Recently, several Western scholars have turned to philosophical and literary traditions outside of Europe in order to put the categories of “world” and “literature” under pressure. In Against World Literature: On the Politics of Untranslatability, Emily Apter argues that the way “world” translates in various languages demonstrates these languages’ different conceptual underpinnings. In In the Shadow of World Literature: Sites of Reading in Colonial Egypt, Michael Allan demonstrates that in some Arab circles, “literature” figures both as the textual object and as the process of becoming canonical linked to modernization. These works, geared toward a categorical rethinking of “the world” outside the Western canon, become crucial if world literature is to respond to the challenges of its Eurocentric and Orientalizing provenance, which, as Mufti uncompromisingly argues, “continue to structure the practices of world literature” (19). Theory must travel, including theories of world. This methodological challenge plays out in the course of What is a World. The only philosophical decentering occurs in the opening chapter of Part Three, “Postcolonial Openings,” where Cheah takes up theories of heterotemporality devised by Dipesh Chakrabarty in Provincializing Europe and Néstor García Canclini in Hybrid Cultures: Strategies for Entering and Leaving Modernity. While Cheah’s portrayal of the normative force of world literature undoubtedly stakes a claim to the importance of the humanities, as academics we must remember our own complicity in circles of power that influence our choices of what we judge worthy of inclusion and how we structure our critical engagements.
It remains unclear why Cheah holds on to the term cosmopolitanism when numerous moments in his book serve to critique the concept, both in theory and in reading how it plays out in the worlds of the postcolonial novel. The introduction demonstrates his determination to rescue a cosmopolitan ethics grounded in humanist idealism: “Cosmopolitanism is about viewing oneself as part of a world, a circle of political belonging that transcends the limited ties of kinship and country to embrace the whole of deterritorialized humanity” (3). Cosmopolitanism remains unsituated, however, as its “optic is not one of perceptual experience” but of imagined belonging (3). In turning to postcolonial novels, that imagining reveals itself as a disconnected idealism that reads as profoundly ambivalent, if not negative. “There is nothing inherently liberating about mobility,” Cheah observes in his chapter on Cliff, discussing her presentation of Jamaican emigration from the colony to the metropole (218). This “cosmopolitanism” is not one of ethical idealism, but one of diaspora, migration, and other patterns of transnational communication and economics. Cheah’s discussion of Ghosh reveals the “transfiguration of cosmopolitan middle-class consciousness by subaltern stories,” and Mo’s novels present a “worldliness from below” (259, 325). Worldliness is irreducible to cosmopolitanism, as Cheah suggests in his reading of Heidegger, because it recognizes and activates the already present relationality of beings in connection (104). Cheah returns again and again to the concept of worldliness in his postcolonial readings, and thus it seems more fitting to abandon the term cosmopolitanism altogether in favor of worldliness, especially given his presentation of that term as more theoretically sound. Worldliness helps to solve the problem that cosmopolitanism becomes bound up in law, as Cheah elucidates in a discussion of the concept’s origins: “Cosmopolitanism worlds the world in the image of humanity and posits the world as a universal fraternal community of human beings. It is identical with humanization.… Cosmopolitan concepts and institutions are thus part of a project of human self-making” (176). These institutions, authorized with the force of law, create a form of normativity at odds with the normativity that Cheah outlines in his turn to the postcolonial: a form of obligation that is other to the laws of global human institutions.

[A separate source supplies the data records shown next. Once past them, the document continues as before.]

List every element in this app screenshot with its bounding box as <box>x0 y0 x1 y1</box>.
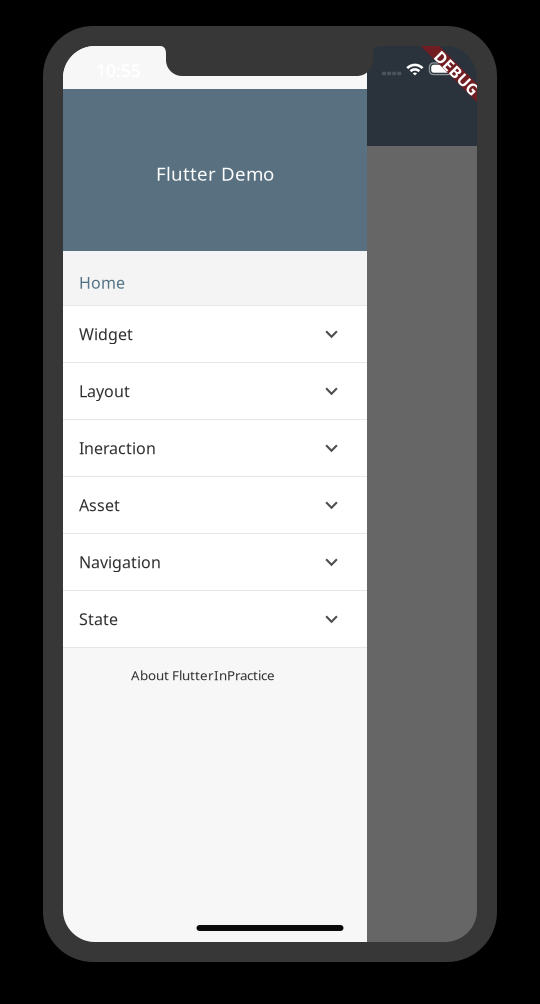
button[interactable]: Ineraction <box>63 420 367 476</box>
staticText: Home <box>79 272 125 293</box>
button[interactable]: Home <box>63 251 367 305</box>
staticText: About FlutterInPractice <box>131 666 275 684</box>
staticText: Widget <box>79 323 133 345</box>
button[interactable]: About FlutterInPractice <box>63 648 367 702</box>
button[interactable]: State <box>63 591 367 647</box>
button[interactable]: Widget <box>63 306 367 362</box>
staticText: State <box>79 608 118 630</box>
button[interactable]: Layout <box>63 363 367 419</box>
staticText: DEBUG <box>430 59 486 80</box>
staticText: Flutter Demo <box>156 161 274 186</box>
button[interactable]: Asset <box>63 477 367 533</box>
staticText: Layout <box>79 380 130 402</box>
staticText: Asset <box>79 494 120 516</box>
staticText: Navigation <box>79 551 161 573</box>
button[interactable]: Navigation <box>63 534 367 590</box>
staticText: Ineraction <box>79 437 156 459</box>
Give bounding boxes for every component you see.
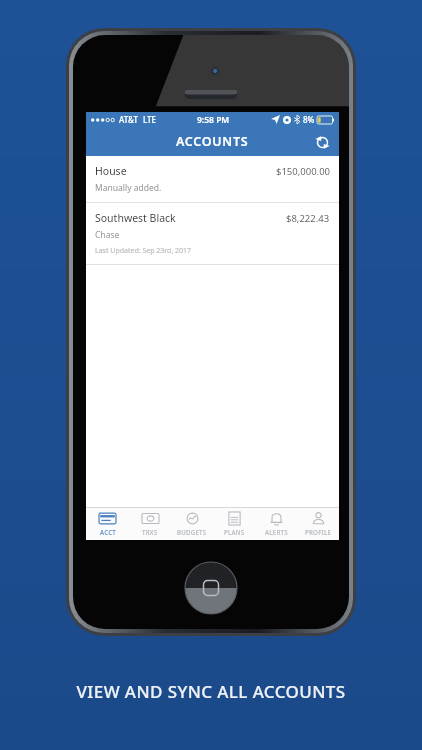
staticText: ALERTS <box>265 528 288 536</box>
button[interactable]: ALERTS <box>255 508 297 540</box>
button[interactable]: TRXS <box>129 508 171 540</box>
staticText: ACCOUNTS <box>176 133 249 150</box>
button[interactable]: House <box>86 156 339 202</box>
staticText: Chase <box>95 229 120 241</box>
staticText: $8,222.43 <box>286 212 330 225</box>
staticText: BUDGETS <box>177 528 207 536</box>
staticText: Last Updated: Sep 23rd, 2017 <box>95 246 192 256</box>
button[interactable]: ACCT <box>86 508 129 540</box>
staticText: $150,000.00 <box>276 165 330 178</box>
staticText: Southwest Black <box>95 211 176 225</box>
staticText: TRXS <box>142 528 158 536</box>
staticText: AT&T <box>119 114 138 125</box>
staticText: VIEW AND SYNC ALL ACCOUNTS <box>76 680 346 703</box>
button[interactable]: BUDGETS <box>171 508 213 540</box>
staticText: 9:58 PM <box>197 114 230 126</box>
button[interactable]: Southwest Black <box>86 203 339 264</box>
staticText: Manually added. <box>95 182 162 194</box>
button[interactable]: PROFILE <box>297 508 339 540</box>
staticText: PLANS <box>224 528 245 536</box>
button[interactable]: Sync accounts <box>311 131 333 153</box>
button[interactable]: PLANS <box>213 508 255 540</box>
staticText: ACCT <box>100 528 116 536</box>
staticText: 8% <box>303 114 315 125</box>
staticText: House <box>95 164 127 178</box>
staticText: LTE <box>143 114 157 125</box>
staticText: PROFILE <box>305 528 332 536</box>
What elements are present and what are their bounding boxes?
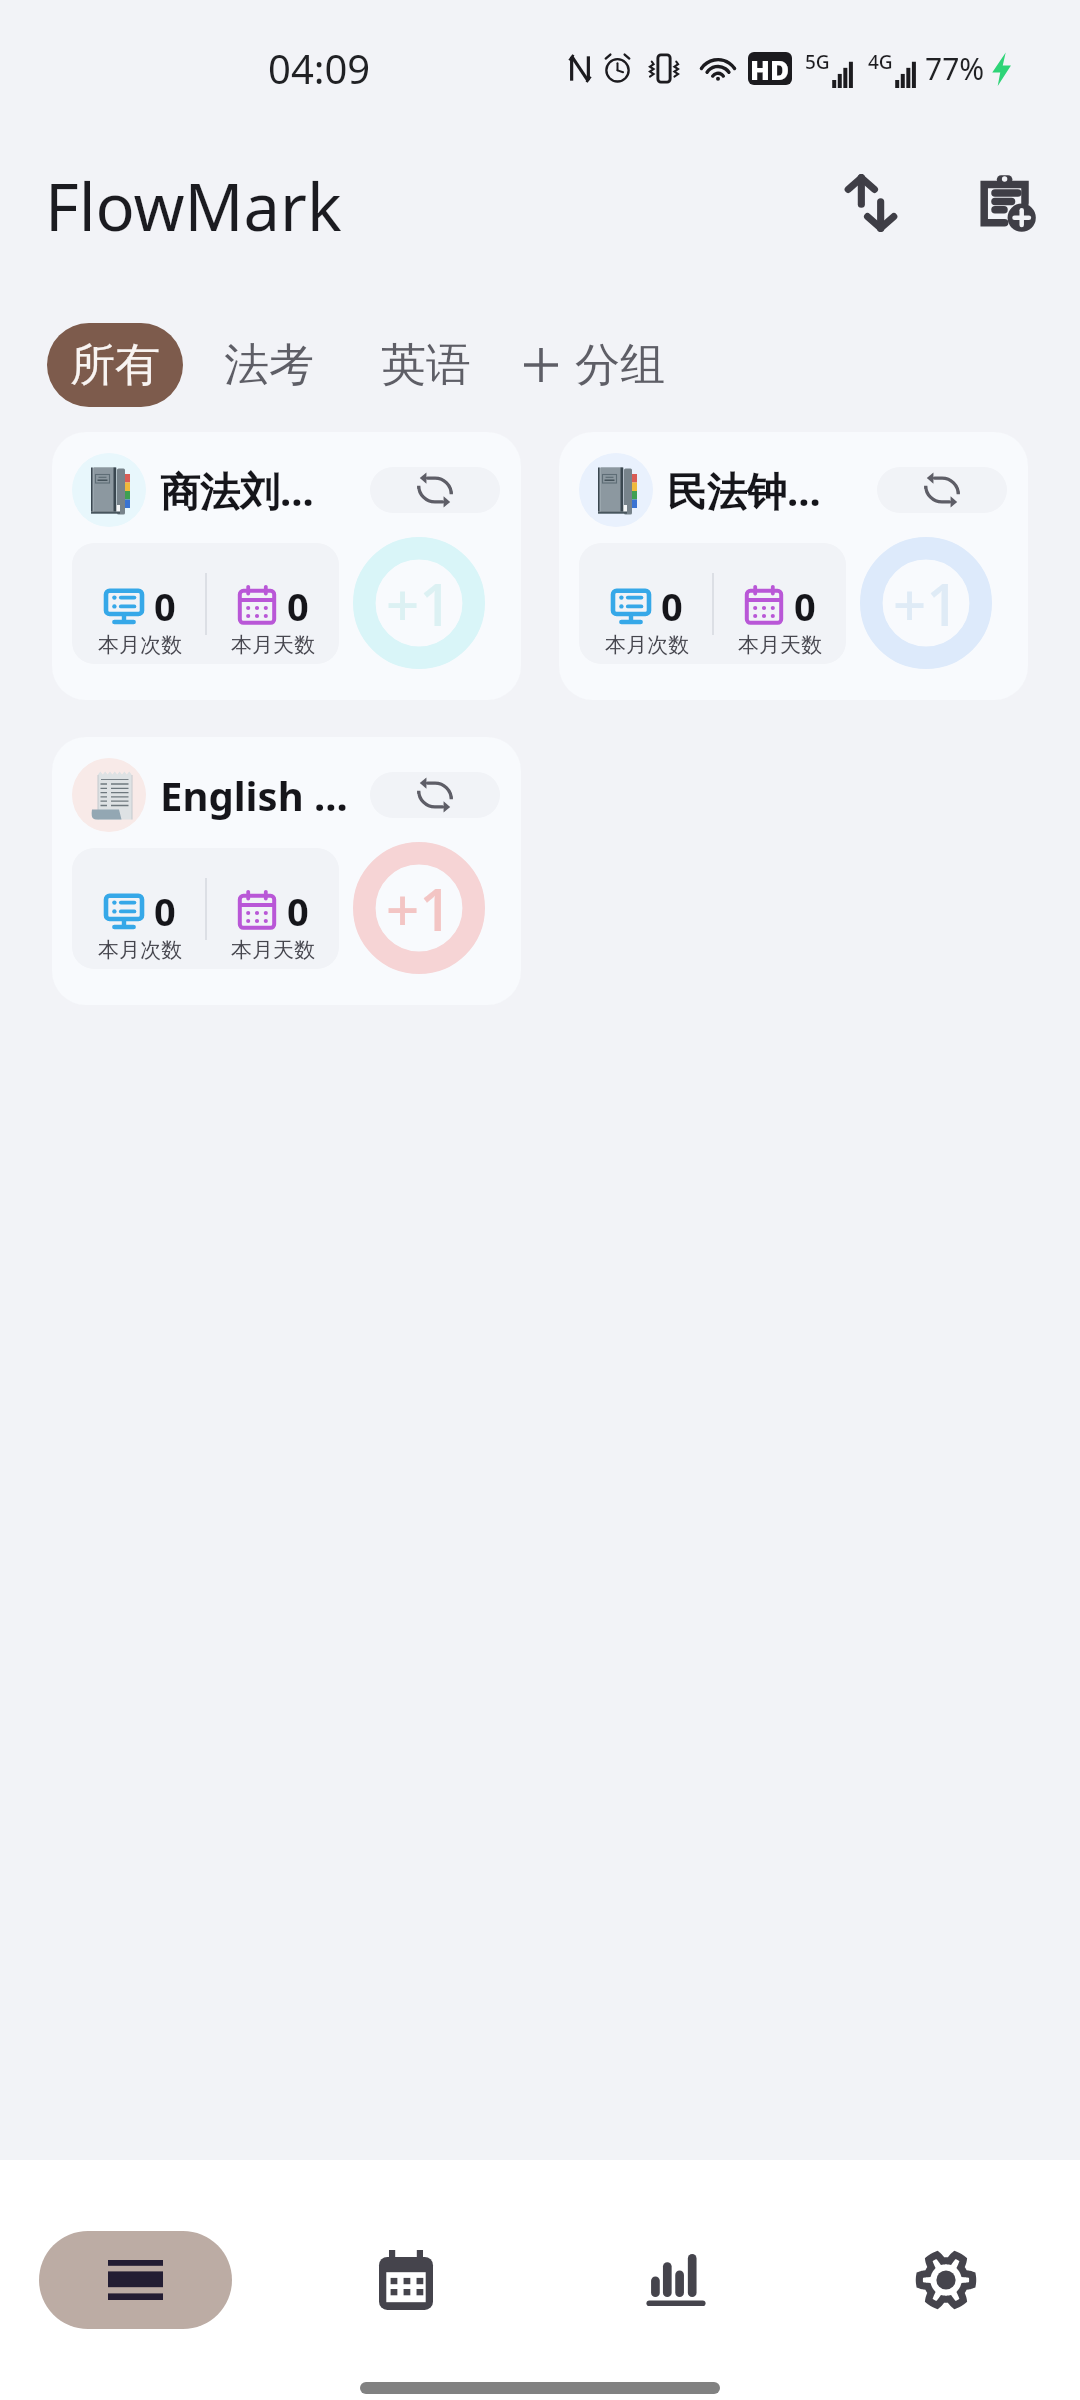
button[interactable]: Add one	[353, 537, 485, 669]
button[interactable]: Add task	[933, 141, 1080, 265]
button[interactable]: 英语	[359, 323, 493, 407]
button[interactable]: Repeat	[370, 467, 500, 513]
staticText: 4G	[868, 49, 893, 75]
button[interactable]: Calendar	[309, 2231, 502, 2329]
staticText: 0	[287, 580, 309, 632]
staticText: HD	[750, 52, 790, 85]
staticText: +1	[386, 564, 453, 643]
staticText: 5G	[805, 49, 830, 75]
button[interactable]: Habits	[39, 2231, 232, 2329]
button[interactable]: Sort	[809, 141, 933, 265]
staticText: 本月天数	[231, 632, 315, 658]
button[interactable]: English ...	[52, 737, 521, 1005]
button[interactable]: 民法钟...	[559, 432, 1028, 700]
staticText: 本月天数	[231, 937, 315, 963]
staticText: FlowMark	[45, 162, 342, 251]
staticText: English ...	[160, 768, 348, 822]
staticText: 77%	[925, 48, 985, 89]
button[interactable]: Settings	[849, 2231, 1042, 2329]
staticText: 本月次数	[605, 632, 689, 658]
staticText: 分组	[575, 337, 665, 394]
staticText: 0	[287, 885, 309, 937]
button[interactable]: Add one	[860, 537, 992, 669]
staticText: 本月次数	[98, 632, 182, 658]
button[interactable]: Statistics	[579, 2231, 772, 2329]
staticText: 0	[154, 885, 176, 937]
staticText: 英语	[381, 337, 471, 394]
button[interactable]: 所有	[47, 323, 183, 407]
staticText: 0	[661, 580, 683, 632]
button[interactable]: 法考	[202, 323, 336, 407]
staticText: 商法刘...	[160, 463, 314, 518]
button[interactable]: 商法刘...	[52, 432, 521, 700]
staticText: 0	[794, 580, 816, 632]
button[interactable]: Repeat	[877, 467, 1007, 513]
staticText: 法考	[224, 337, 314, 394]
staticText: 民法钟...	[667, 463, 821, 518]
button[interactable]: 分组	[502, 323, 687, 407]
button[interactable]: Add one	[353, 842, 485, 974]
staticText: 所有	[70, 337, 160, 394]
staticText: 0	[154, 580, 176, 632]
staticText: 04:09	[268, 41, 371, 95]
staticText: +1	[893, 564, 960, 643]
staticText: +1	[386, 869, 453, 948]
staticText: 本月天数	[738, 632, 822, 658]
staticText: 本月次数	[98, 937, 182, 963]
button[interactable]: Repeat	[370, 772, 500, 818]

Nonetheless, the redefinition of world literature in What is a World? is a valuable, timely contribution to the field. As Cheah asserts, his work “leads to a radical rethinking of world literature as literature that is an active power in the making of worlds, that is, both a site of processes of worlding and an agent that participates and intervenes in these processes” (2). He ultimately derives four criteria for world literature: 1) it must take the existing world created by globalization as its theme and “cognitively map” how a society is situated within the larger system; 2) it must reconsider nationalism and cosmopolitanism as intertwined instead of in opposition; 3) it must imagine the world as one of dynamic processes, stripped of any form of teleology; and 4) it must carry a principle of transformation and “performatively enact a world,” indicating the possibility of “a ‘perhaps’ or ‘otherwise’ that sets temporalization in motion” (211–12). Cheah’s desire to retain the concept of cosmopolitanism, as seen in his second point, seems rooted in his insistence on the possibility of universal ethics. World literature as redefined discloses and imparts this ethics, and that ethical appeal is of the utmost importance. The questions raised by the framework of normativity—who and what constitute the norm—must be endlessly reexamined, but this does not make ethics impossible—or, rather, it takes the form of Derridean impossibility, the possible impossible, which continues to imagine the world differently and acts as an imperative to bring that world into being through encounters such as those made possible by world literature.
Works Cited
- Allan, Michael. In the Shadow of World Literature: Sites of Reading in Colonial Egypt. Princeton UP, 2016.
- Apter, Emily. Against World Literature: On The Politics of Untranslatability. Verso, 2013.
- Mufti, Aamir. Forget English! Orientalisms and World Literatures. Harvard UP, 2016.